2. **One Qwen-VL pass.** All three modules share a single VLM client
(vLLM if available, transformers fallback) so the cost is one model
load per dataset, not three.
## Module independence and staged reruns
Each module writes its raw output to
`<root>/.annotate_staging/episode_{N:06d}/<module>.jsonl`. That makes
prompt iteration cheap — re-running one module overwrites only its own
JSONL file before the writer composes the final parquet. Modules can be
disabled via `--plan.enabled=false` (and likewise `--interjections.enabled`
/ `--vqa.enabled`) to
test them in isolation.
## Validation/report checks before final write
Before the writer runs, `StagingValidator` checks:
- exact frame-timestamp alignment for every event row;
- no orphan speech / interjection pairs;
- `plan` is refreshed at every interjection timestamp;
- `memory` rows fall on subtask boundaries (warning, not error);
- VQA assistant `content` parses as JSON in one of the
bbox / keypoint / count / attribute / spatial shapes;
- every row routes to the column dictated by `column_for_style(style)`.
Errors abort the writer (`--skip_validation=true` overrides for debugging).
## Paper inspirations per module
- **`plan` module — subtasks.** Hi Robot ([Shi 2025](https://arxiv.org/abs/2502.19417))
atom granularity ("pick up one piece of lettuce", "place bowl to box");
Pi0.7 ([Physical Intelligence 2025](https://pi.website/pi07)) "how, not
what" detail.
- **`plan` module — memory.** MEM ([Torne 2026](https://arxiv.org/abs/2603.03596))
compression directive: keep only minimal relevant information; functional
outcomes preserved, specific attributes dropped.
- **`interjections` module.** Hi Robot scenario taxonomy: negative task,
situated correction, specific constraint, preference. Speech is a
tool-call-only atom (`tool_calls=[{type:function, function:{name:"say",
arguments:{text:...}}}]`).
- **`vqa` module.** ECoT ([Zawalski 2024](https://arxiv.org/abs/2407.08693))
grounded features (bounding boxes in pixel `[x_min, y_min, x_max, y_max]`,
keypoints) and Steerable VLA Policies ([Zhao 2025](https://arxiv.org/abs/2509.07626))
multi-abstraction grounding. Pi0.7 also grounds answers across
multiple abstraction levels.
Future maintainers should adjust the prompt templates in
`src/lerobot/annotations/steerable_pipeline/prompts/` against these
references rather than rewriting from scratch.

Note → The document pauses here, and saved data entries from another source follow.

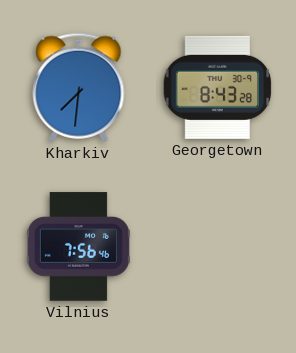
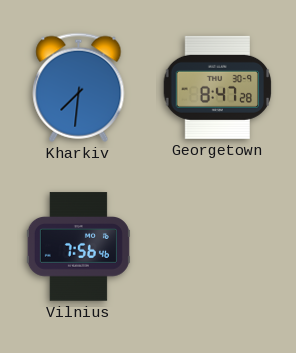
Georgetown: 8:43 -> 8:47
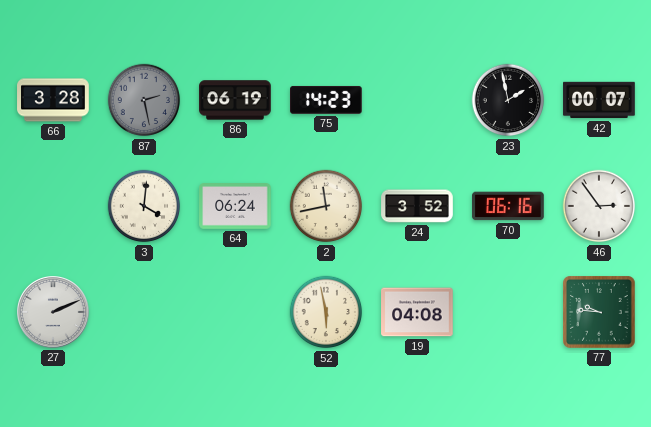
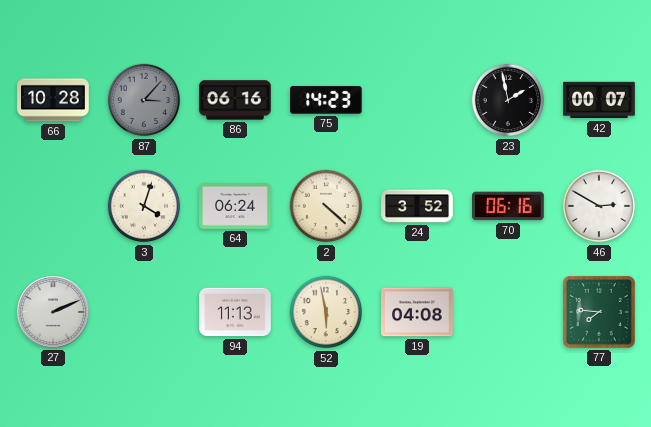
66: 3:28 -> 10:28
87: 2:28 -> 3:07
86: 06:19 -> 06:16
3: 4:01 -> 4:03
2: 11:43 -> 4:22
46: 2:54 -> 2:50
94: none -> 11:13
77: 9:46 -> 7:46
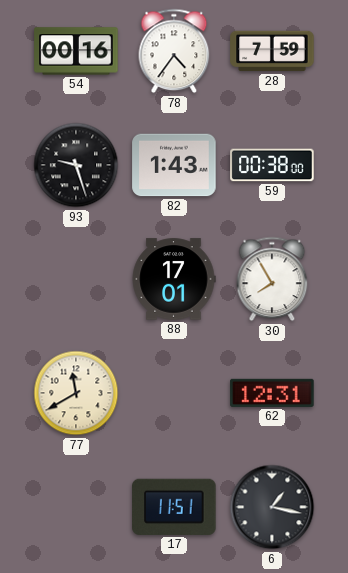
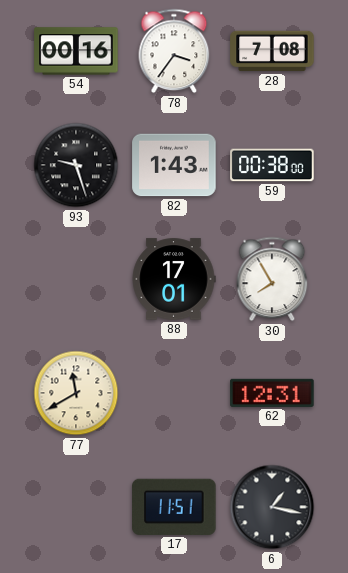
78: 4:36 -> 3:36
28: 7:59 -> 7:08
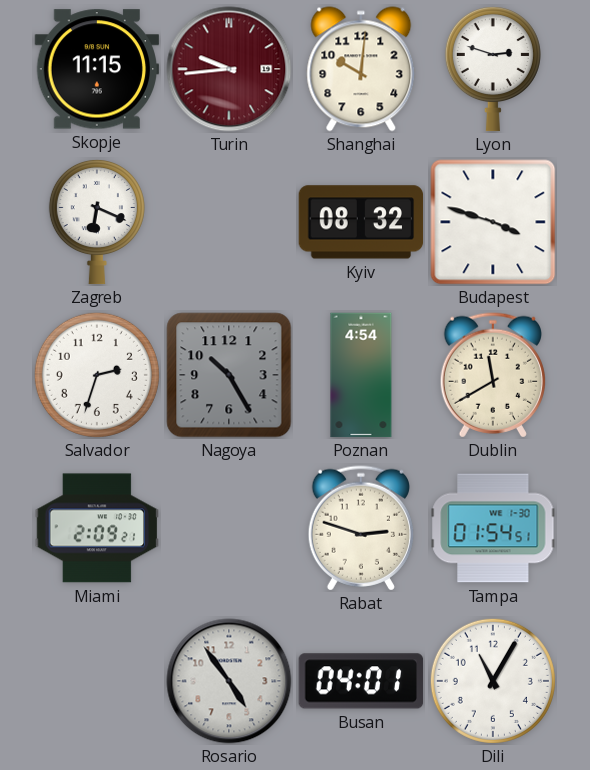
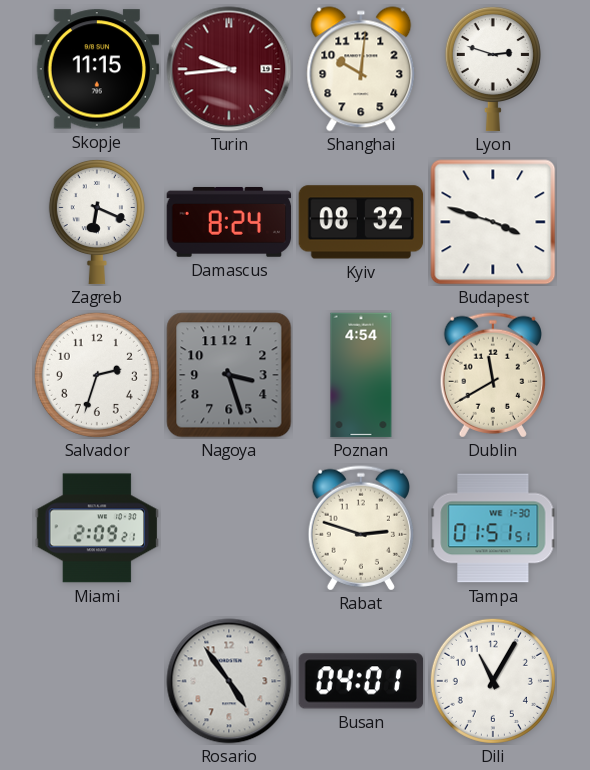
Damascus: none -> 8:24
Nagoya: 10:25 -> 3:27
Tampa: 01:54 -> 01:51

## Compute and list-size estimates
Per episode, the pipeline issues O(`max_steps`) `plan`-module calls,
O(`max_interjections_per_episode`) `interjections`-module calls, and
O(`vqa_emission_hz × episode_seconds`) `vqa`-module calls. With defaults
(8 subtasks, 1 interjection, 1 Hz × 3 pairs) and 30-second episodes, that
is ~50 VLM calls per episode. `language_persistent` per episode is ~10s of
KB at most (parquet dictionary-encodes one entry per episode);
`language_events` is empty on most frames and is bounded by the number of
emissions, not `num_frames × num_emissions`.

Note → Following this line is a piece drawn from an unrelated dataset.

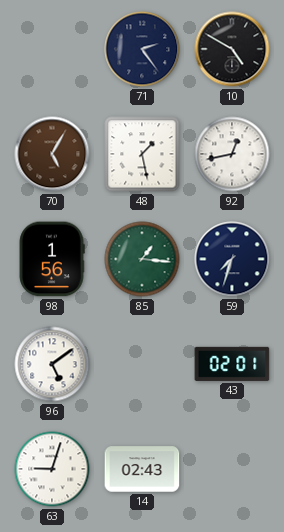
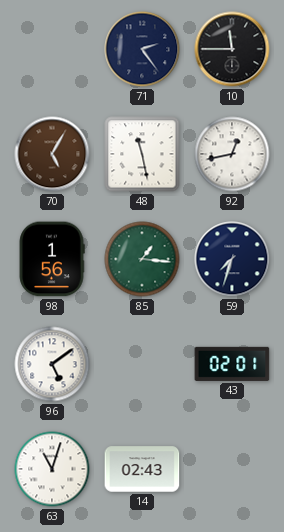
10: 4:50 -> 11:45
48: 1:28 -> 11:28
63: 9:03 -> 11:03
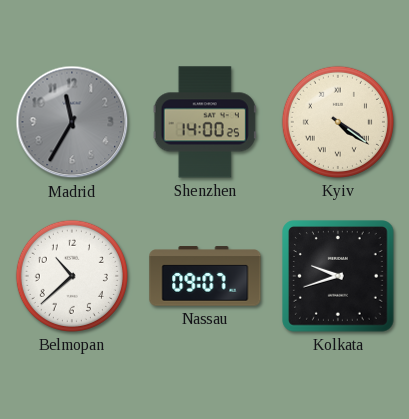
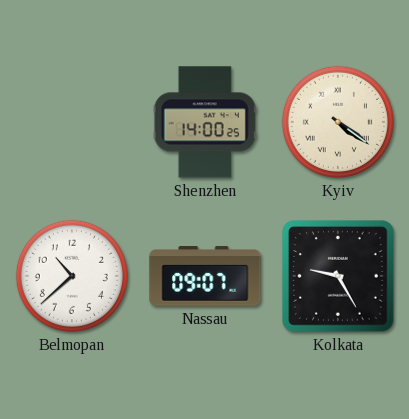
Madrid: 11:35 -> none
Kolkata: 9:42 -> 9:25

## Reproducibility via seed and prompt hashes
`--seed` (default 1729) feeds the per-episode RNGs that select interjection
timestamps and VQA question types. Combined with the deterministic prompt
templates checked into `prompts/`, two runs at the same seed against the
same dataset and the same model checkpoint produce byte-identical staging
artifacts. Prompt edits are recorded by file hash; future tooling can pin
expected `(seed, prompt_hash)` pairs into the dataset card.